The new Act enables the Public Health Inspectorate to impose considerable administrative fines for violating certain provisions of the Act. Under the old Medicines Act, only criminal penalties were possible and these were often considered to be inappropriate. The level of the administrative fines has been set out in policy guidelines with the maximum amount being €450,000 for each violation. The administrative fines can be imposed upon both pharmaceutical companies and practitioners, for example, in the case of practitioners accepting gifts or hospitality.
The Medicines Act no longer makes an exception for advertising which is exclusively intended as a reminder of the name of the medicinal product. This kind of advertising (for example, pens bearing the name of a medicinal product) has to be regarded as written advertising and must therefore set out the summary of product characteristics.

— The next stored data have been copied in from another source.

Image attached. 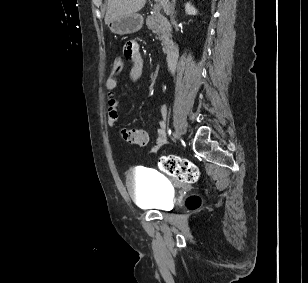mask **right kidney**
I'll list each match as a JSON object with an SVG mask.
<instances>
[{
	"label": "right kidney",
	"mask_w": 308,
	"mask_h": 283,
	"mask_svg": "<svg viewBox=\"0 0 308 283\" xmlns=\"http://www.w3.org/2000/svg\"><path fill=\"white\" fill-rule=\"evenodd\" d=\"M185 12L188 15H196L197 14V10L195 9V7L193 5H191L190 2H187L185 4Z\"/></svg>",
	"instance_id": "ca27d5eb"
}]
</instances>
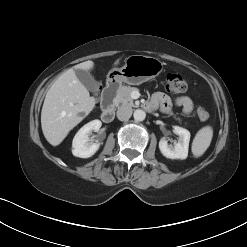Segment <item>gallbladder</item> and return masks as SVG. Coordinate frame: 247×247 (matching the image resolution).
Here are the masks:
<instances>
[{
    "instance_id": "obj_1",
    "label": "gallbladder",
    "mask_w": 247,
    "mask_h": 247,
    "mask_svg": "<svg viewBox=\"0 0 247 247\" xmlns=\"http://www.w3.org/2000/svg\"><path fill=\"white\" fill-rule=\"evenodd\" d=\"M75 74L79 81L90 91L96 93L99 90L98 82L94 80L91 74L82 69H76Z\"/></svg>"
}]
</instances>
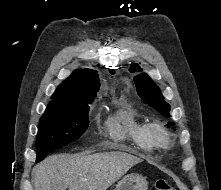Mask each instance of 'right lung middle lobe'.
Returning a JSON list of instances; mask_svg holds the SVG:
<instances>
[{"label":"right lung middle lobe","mask_w":221,"mask_h":190,"mask_svg":"<svg viewBox=\"0 0 221 190\" xmlns=\"http://www.w3.org/2000/svg\"><path fill=\"white\" fill-rule=\"evenodd\" d=\"M88 100L70 108H47L40 119L36 140L37 160L40 162L51 151L80 138L89 126Z\"/></svg>","instance_id":"dd1d6c3e"}]
</instances>
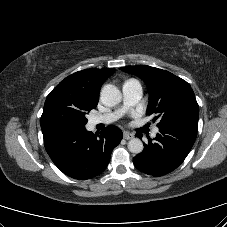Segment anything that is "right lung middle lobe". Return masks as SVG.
<instances>
[{"label": "right lung middle lobe", "mask_w": 227, "mask_h": 227, "mask_svg": "<svg viewBox=\"0 0 227 227\" xmlns=\"http://www.w3.org/2000/svg\"><path fill=\"white\" fill-rule=\"evenodd\" d=\"M96 108L69 92L54 88L46 98L41 116L42 132L57 129L80 130L85 128V115Z\"/></svg>", "instance_id": "right-lung-middle-lobe-1"}]
</instances>
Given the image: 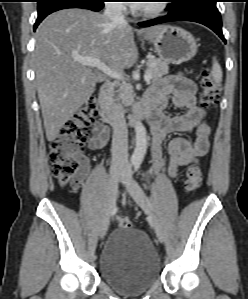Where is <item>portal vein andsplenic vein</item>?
Returning a JSON list of instances; mask_svg holds the SVG:
<instances>
[{"label": "portal vein and splenic vein", "mask_w": 248, "mask_h": 299, "mask_svg": "<svg viewBox=\"0 0 248 299\" xmlns=\"http://www.w3.org/2000/svg\"><path fill=\"white\" fill-rule=\"evenodd\" d=\"M75 59H76V61H78L83 66L96 67L97 69H99L100 71H102L103 73H105L106 75H108V76H110L114 79H118V80H123L124 79V77L121 73L112 70L107 65L102 63L101 60H99L97 58H93V57H76ZM144 80L146 82H150L151 74L149 72L145 73Z\"/></svg>", "instance_id": "18ae733b"}]
</instances>
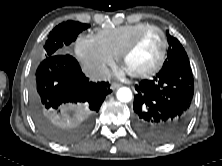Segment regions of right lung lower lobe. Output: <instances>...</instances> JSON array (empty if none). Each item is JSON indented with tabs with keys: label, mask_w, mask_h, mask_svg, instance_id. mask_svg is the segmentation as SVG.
I'll use <instances>...</instances> for the list:
<instances>
[{
	"label": "right lung lower lobe",
	"mask_w": 222,
	"mask_h": 166,
	"mask_svg": "<svg viewBox=\"0 0 222 166\" xmlns=\"http://www.w3.org/2000/svg\"><path fill=\"white\" fill-rule=\"evenodd\" d=\"M109 86L108 82L89 81L77 60L69 54L46 57L36 70L31 94L33 117L42 114L55 121L76 124L75 129L59 134L65 142L74 141L89 127L105 97L111 93Z\"/></svg>",
	"instance_id": "98d812e1"
}]
</instances>
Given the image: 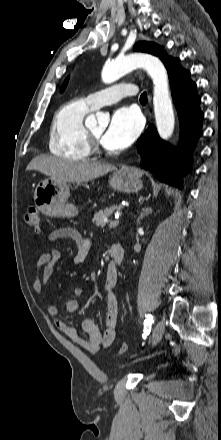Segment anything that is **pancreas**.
Returning a JSON list of instances; mask_svg holds the SVG:
<instances>
[{
    "label": "pancreas",
    "mask_w": 221,
    "mask_h": 440,
    "mask_svg": "<svg viewBox=\"0 0 221 440\" xmlns=\"http://www.w3.org/2000/svg\"><path fill=\"white\" fill-rule=\"evenodd\" d=\"M121 207L110 206L94 214L92 222L96 224L97 227H104L106 224L105 218L109 217L114 211H120Z\"/></svg>",
    "instance_id": "cf45deb5"
}]
</instances>
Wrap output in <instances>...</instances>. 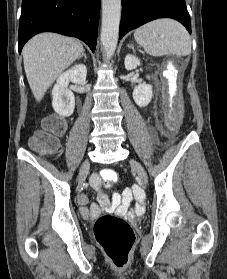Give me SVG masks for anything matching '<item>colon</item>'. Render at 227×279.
Segmentation results:
<instances>
[{"label": "colon", "mask_w": 227, "mask_h": 279, "mask_svg": "<svg viewBox=\"0 0 227 279\" xmlns=\"http://www.w3.org/2000/svg\"><path fill=\"white\" fill-rule=\"evenodd\" d=\"M43 126L44 130L37 132L30 139V145L41 154L48 155L59 148L57 135L65 130V122L51 116L43 120ZM101 181L116 183L118 174L113 170L103 172ZM94 235L100 247L115 265L125 266L128 263L135 236L126 220L111 214H103L95 222Z\"/></svg>", "instance_id": "colon-1"}]
</instances>
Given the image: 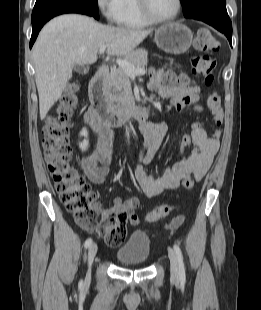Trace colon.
<instances>
[{"mask_svg":"<svg viewBox=\"0 0 261 310\" xmlns=\"http://www.w3.org/2000/svg\"><path fill=\"white\" fill-rule=\"evenodd\" d=\"M195 48L199 52L191 59L192 72L204 77V82L211 87L214 81L216 60L210 55L220 49L219 40L208 30L200 29L195 39ZM187 79L183 76L168 75V85L179 84ZM75 87L70 85L62 95L55 114L49 117L43 127V147L49 173L54 181L55 189L65 208L73 215L76 222L86 230L97 232L107 245L116 247L121 245L127 236L128 217L124 213H111L99 218L95 207V193L89 184L71 165L72 149L69 143V126L73 109L76 105ZM207 105L212 113L217 126L223 122L221 97L213 92L207 100ZM220 129H216L213 137L219 138ZM190 146L188 140L181 144L183 151ZM194 180L186 177L183 186L192 188ZM171 210L167 204L160 205L148 214V219L154 221L166 216ZM184 221L183 216H178L169 224L171 230L179 228Z\"/></svg>","mask_w":261,"mask_h":310,"instance_id":"5ec220e1","label":"colon"}]
</instances>
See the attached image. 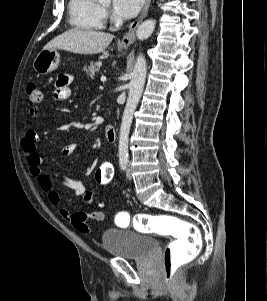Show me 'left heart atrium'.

Prescription through the internet
The new Act includes more stringent rules for prescription of medication through the internet. An internet prescription is prohibited where the practitioner does not know the patient, has never met the patient and does not have the medication history of the patient available.
Obliged to report adverse reactions
Under the new Act, practitioners are obliged to report severe adverse drug reactions to the Netherlands Pharmacovigilance Centre.
Changes to definitions
The definition of ‘practitioner’ now includes certain nurses under the new Medicines Act. The Ministry of Health may appoint categories of nurses with the power to prescribe medicines. Until now, the Ministry has not done so.
The definition of ‘medicinal product’ in the new Medicines Act is now consistent with the Medicines Directive 2001/83/EC.
A major change for homeopathic medicinal products in the new Act is the obligation to demonstrate the effectiveness of homeopathic medicines with an indication. This obligation also applies to homeopathic products which are already registered, in which case the effectiveness has to be demonstrated by means of clinical data within 18 months.
The practicalities of some of these amendments have already raised questions and the Ministry of Health, Public Health Inspectorate and self-regulatory bodies are currently discussing how best to tackle these recent changes. It remains to be seen how these new changes may be carried out in practice.